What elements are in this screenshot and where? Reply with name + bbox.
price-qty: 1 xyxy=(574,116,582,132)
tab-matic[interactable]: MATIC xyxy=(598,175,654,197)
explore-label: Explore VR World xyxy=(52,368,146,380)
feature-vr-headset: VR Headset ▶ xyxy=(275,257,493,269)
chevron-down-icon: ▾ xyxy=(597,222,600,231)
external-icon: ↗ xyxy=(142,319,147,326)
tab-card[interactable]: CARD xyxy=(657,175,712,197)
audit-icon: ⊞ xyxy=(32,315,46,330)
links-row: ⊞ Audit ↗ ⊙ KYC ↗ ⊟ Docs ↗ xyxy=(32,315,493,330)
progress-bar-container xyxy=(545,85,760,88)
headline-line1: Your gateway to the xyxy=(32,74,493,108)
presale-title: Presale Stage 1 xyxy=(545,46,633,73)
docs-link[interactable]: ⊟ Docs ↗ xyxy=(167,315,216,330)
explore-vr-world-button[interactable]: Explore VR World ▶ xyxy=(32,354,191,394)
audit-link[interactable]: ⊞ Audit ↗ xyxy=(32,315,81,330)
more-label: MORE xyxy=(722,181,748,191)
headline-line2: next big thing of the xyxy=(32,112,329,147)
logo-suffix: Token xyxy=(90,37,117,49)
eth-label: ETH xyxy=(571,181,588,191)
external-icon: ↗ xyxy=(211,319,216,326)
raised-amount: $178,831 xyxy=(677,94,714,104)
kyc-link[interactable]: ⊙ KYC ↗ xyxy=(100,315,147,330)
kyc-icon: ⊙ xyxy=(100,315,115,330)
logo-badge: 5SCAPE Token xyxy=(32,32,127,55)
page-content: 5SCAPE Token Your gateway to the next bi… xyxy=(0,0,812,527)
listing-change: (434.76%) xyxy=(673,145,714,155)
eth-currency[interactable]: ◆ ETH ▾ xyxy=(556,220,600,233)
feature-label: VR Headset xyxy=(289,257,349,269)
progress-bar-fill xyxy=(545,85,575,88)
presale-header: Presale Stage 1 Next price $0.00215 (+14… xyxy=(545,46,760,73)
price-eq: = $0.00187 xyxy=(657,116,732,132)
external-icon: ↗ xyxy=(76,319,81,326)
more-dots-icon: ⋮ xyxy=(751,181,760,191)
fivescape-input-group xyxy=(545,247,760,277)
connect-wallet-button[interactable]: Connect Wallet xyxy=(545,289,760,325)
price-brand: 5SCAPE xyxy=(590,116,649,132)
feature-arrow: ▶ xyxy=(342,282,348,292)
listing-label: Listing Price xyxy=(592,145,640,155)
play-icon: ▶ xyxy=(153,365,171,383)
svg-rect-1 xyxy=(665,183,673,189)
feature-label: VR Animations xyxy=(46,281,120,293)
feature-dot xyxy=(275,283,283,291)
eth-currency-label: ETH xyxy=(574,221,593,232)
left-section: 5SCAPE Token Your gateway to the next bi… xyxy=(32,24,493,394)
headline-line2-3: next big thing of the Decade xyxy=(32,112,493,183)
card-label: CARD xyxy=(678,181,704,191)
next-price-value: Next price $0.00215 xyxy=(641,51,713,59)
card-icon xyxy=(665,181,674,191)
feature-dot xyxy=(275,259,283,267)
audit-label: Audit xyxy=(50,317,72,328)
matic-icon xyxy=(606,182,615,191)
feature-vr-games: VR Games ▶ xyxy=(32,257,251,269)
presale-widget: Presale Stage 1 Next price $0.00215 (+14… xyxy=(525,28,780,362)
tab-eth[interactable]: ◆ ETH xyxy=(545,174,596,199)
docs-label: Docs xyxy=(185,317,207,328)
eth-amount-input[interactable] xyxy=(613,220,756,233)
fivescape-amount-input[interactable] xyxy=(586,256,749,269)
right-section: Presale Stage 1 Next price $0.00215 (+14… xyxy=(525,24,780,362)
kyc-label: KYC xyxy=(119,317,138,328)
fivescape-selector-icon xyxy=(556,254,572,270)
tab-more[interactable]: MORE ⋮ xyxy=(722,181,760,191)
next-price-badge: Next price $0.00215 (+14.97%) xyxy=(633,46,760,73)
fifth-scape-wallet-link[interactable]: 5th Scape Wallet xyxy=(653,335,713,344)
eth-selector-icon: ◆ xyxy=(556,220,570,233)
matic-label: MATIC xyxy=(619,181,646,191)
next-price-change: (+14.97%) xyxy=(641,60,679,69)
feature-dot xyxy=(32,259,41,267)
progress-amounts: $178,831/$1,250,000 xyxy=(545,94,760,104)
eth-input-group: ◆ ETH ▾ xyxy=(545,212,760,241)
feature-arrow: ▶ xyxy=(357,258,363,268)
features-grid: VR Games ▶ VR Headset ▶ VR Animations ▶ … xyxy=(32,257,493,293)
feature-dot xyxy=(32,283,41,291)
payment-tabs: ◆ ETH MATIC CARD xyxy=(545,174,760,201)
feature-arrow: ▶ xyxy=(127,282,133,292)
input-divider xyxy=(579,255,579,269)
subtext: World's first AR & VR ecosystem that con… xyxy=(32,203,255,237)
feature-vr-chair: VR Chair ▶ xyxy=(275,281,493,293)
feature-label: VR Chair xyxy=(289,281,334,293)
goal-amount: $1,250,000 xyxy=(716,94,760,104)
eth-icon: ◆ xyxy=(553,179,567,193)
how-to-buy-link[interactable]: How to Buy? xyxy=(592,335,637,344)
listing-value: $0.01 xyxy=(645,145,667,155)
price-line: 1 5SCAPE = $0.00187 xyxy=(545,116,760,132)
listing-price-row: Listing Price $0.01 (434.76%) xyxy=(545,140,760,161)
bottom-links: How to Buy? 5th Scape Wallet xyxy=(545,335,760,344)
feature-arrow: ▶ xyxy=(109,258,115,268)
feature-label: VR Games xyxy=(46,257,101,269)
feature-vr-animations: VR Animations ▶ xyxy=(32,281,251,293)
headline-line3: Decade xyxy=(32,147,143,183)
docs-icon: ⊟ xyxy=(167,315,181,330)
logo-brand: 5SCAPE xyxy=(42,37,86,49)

▸ Exercise requirements: Scan the data above for the word "Stage". Copy every line in which it is found.

▸ Response to this task:
presale-title: Presale Stage 1 xyxy=(545,46,633,73)
presale-header: Presale Stage 1 Next price $0.00215 (+14… xyxy=(545,46,760,73)
presale-widget: Presale Stage 1 Next price $0.00215 (+14… xyxy=(525,28,780,362)
right-section: Presale Stage 1 Next price $0.00215 (+14… xyxy=(525,24,780,362)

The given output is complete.